Let’s try to an analysis that yields a simple answer.
alldat %>% group_by(Date,city) %>% summarise(median_pm=median(pm)) %>% ggplot(aes(city,median_pm))+geom_boxplot()
## Warning: Removed 37 rows containing non-finite values (stat_boxplot).
daily_pm <- alldat %>% group_by(Date,city) %>% summarise(median_pm=median(pm))
t.test(median_pm~city,daily_pm)
##
## Welch Two Sample t-test
##
## data: median_pm by city
## t = -8.251, df = 576.1, p-value = 1.073e-15
## alternative hypothesis: true difference in means is not equal to 0
## 95 percent confidence interval:
## -2.369843 -1.458528
## sample estimates:
## mean in group Thunder Bay mean in group Toronto
## 4.530259 6.444444
Is a difference in PM2.5 of 1.91 meaningful?

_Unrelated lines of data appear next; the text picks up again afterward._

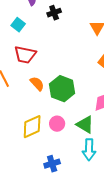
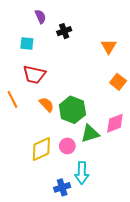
cyan square: (18, 25) -> (27, 43), turned -32
green triangle: (85, 125) -> (90, 134), moved, turned -48
cyan arrow: (89, 150) -> (82, 173), moved

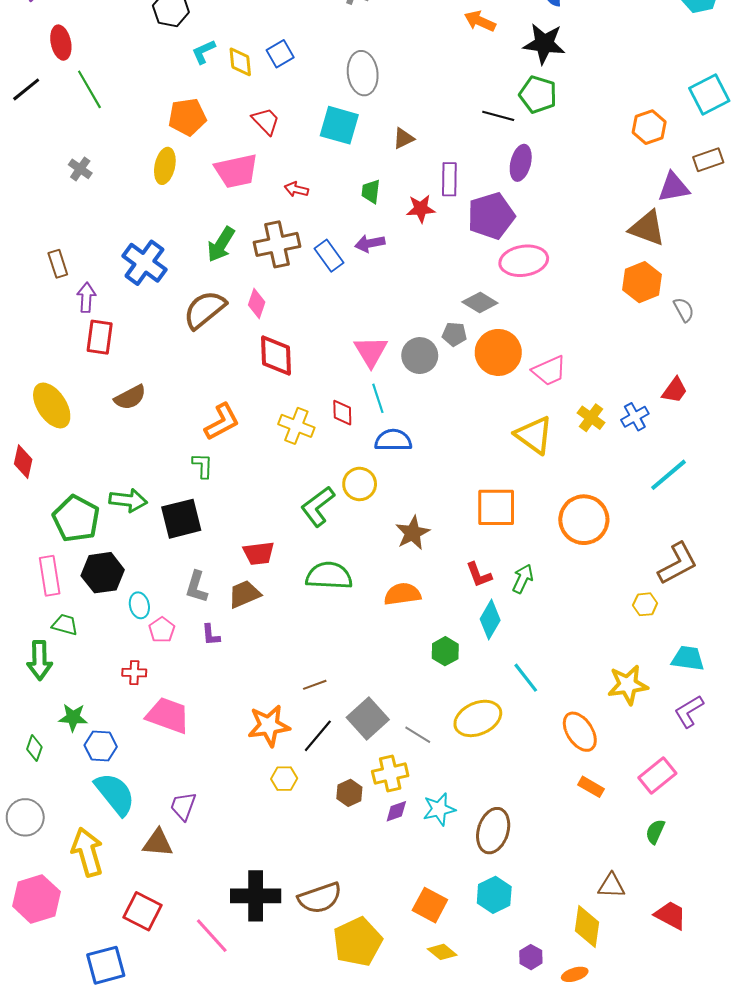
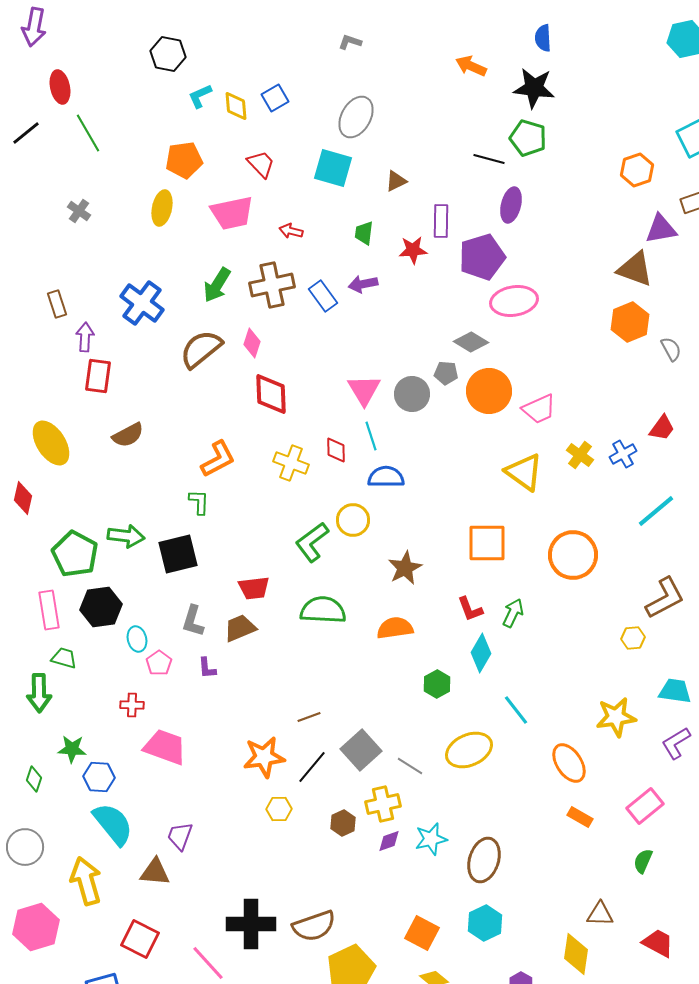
gray ellipse: (363, 73) -> (356, 117), turned 36

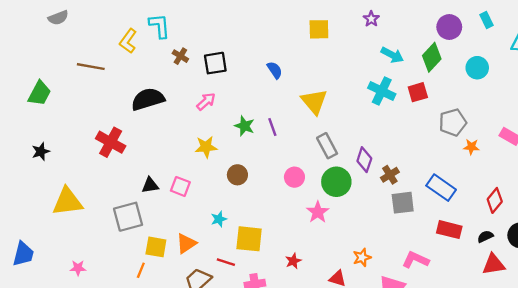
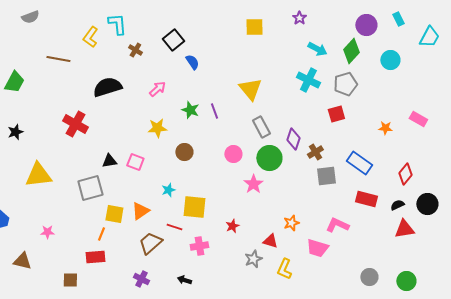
black square: (215, 63) -> (173, 40), moved, turned -30
blue semicircle: (275, 70) -> (192, 62), moved
red square: (418, 92) -> (336, 114), moved
gray pentagon: (453, 122) -> (345, 84), moved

Comparing boxplots and the t-test gives limited information. The current standard for 24-hour PM2.5 is below \(28 \mu \text g / m^3\). The spaghetti plots indicate that all days are below this level for both cities. Thunder Bay did not experience a day in 2016 with a 24-hour PM2.5 above \(15 \mu \text g / m^3\), but Toronto had two days above \(20 \mu \text g / m^3\), but below \(28 \mu \text g / m^3\).
Does the simple solution really indicate that Toronto has worse air pollution compared to Thunder Bay?